Work task - Starting at the line that contains "Aide et soins", copy every line to the end of the material below exactly, and omit the pictures.
BEGIN Records provided
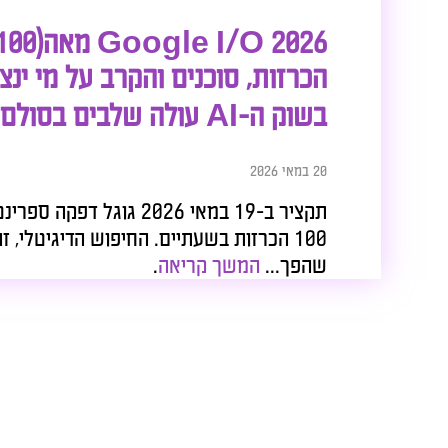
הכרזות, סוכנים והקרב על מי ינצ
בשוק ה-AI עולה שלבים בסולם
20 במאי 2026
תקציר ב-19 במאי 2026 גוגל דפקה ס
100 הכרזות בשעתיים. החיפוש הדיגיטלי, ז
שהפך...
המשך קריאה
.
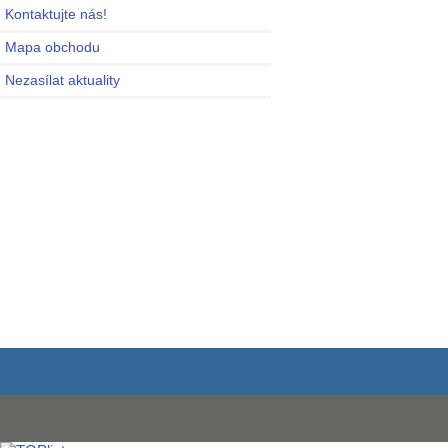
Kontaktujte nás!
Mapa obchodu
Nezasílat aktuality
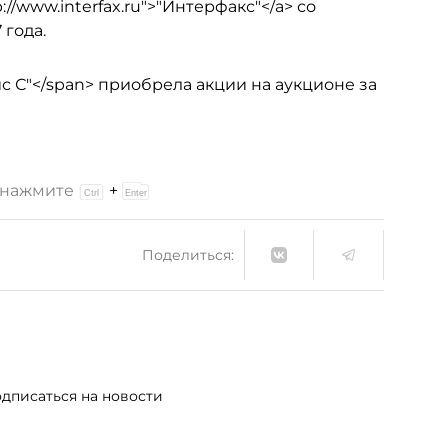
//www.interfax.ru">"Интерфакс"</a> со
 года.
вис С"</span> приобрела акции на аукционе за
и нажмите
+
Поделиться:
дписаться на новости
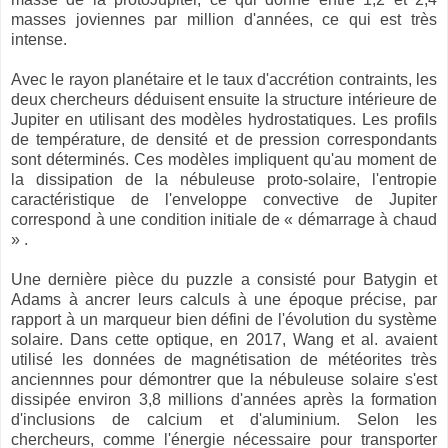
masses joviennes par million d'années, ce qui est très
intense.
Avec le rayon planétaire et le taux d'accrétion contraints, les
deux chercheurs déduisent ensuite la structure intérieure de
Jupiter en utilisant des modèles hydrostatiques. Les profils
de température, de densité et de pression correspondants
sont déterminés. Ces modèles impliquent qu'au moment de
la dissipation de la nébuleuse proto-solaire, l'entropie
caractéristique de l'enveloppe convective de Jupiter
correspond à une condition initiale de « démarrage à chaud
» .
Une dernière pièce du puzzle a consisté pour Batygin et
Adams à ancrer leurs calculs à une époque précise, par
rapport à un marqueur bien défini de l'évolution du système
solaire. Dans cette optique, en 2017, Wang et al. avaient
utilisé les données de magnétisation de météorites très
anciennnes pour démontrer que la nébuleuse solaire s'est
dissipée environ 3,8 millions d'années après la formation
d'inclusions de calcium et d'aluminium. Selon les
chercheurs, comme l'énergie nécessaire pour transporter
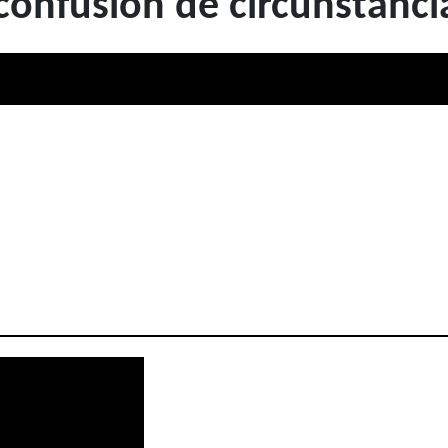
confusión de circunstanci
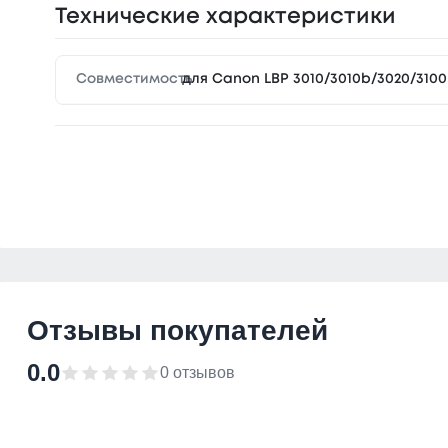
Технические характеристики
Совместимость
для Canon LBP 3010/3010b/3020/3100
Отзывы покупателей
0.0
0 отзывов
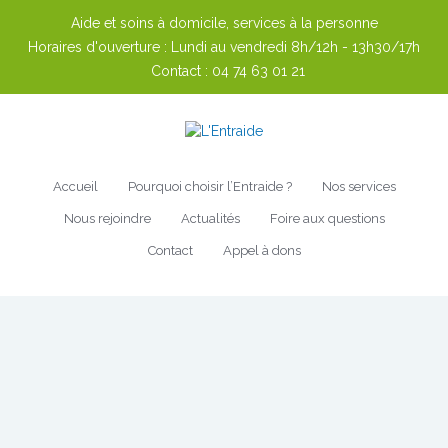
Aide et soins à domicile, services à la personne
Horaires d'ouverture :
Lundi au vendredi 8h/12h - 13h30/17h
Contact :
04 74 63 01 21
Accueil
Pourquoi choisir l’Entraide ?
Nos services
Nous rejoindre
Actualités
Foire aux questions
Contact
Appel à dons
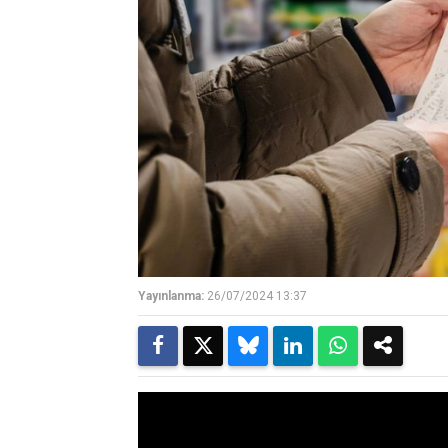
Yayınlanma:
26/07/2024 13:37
END Records provided
Answer -
Aide et soins à domicile, services à la personne
Horaires d'ouverture :
Lundi au vendredi 8h/12h - 13h30/17h
Contact :
04 74 63 01 21
Accueil
Pourquoi choisir l’Entraide ?
Nos services
Nous rejoindre
Actualités
Foire aux questions
Contact
Appel à dons
Yayınlanma:
26/07/2024 13:37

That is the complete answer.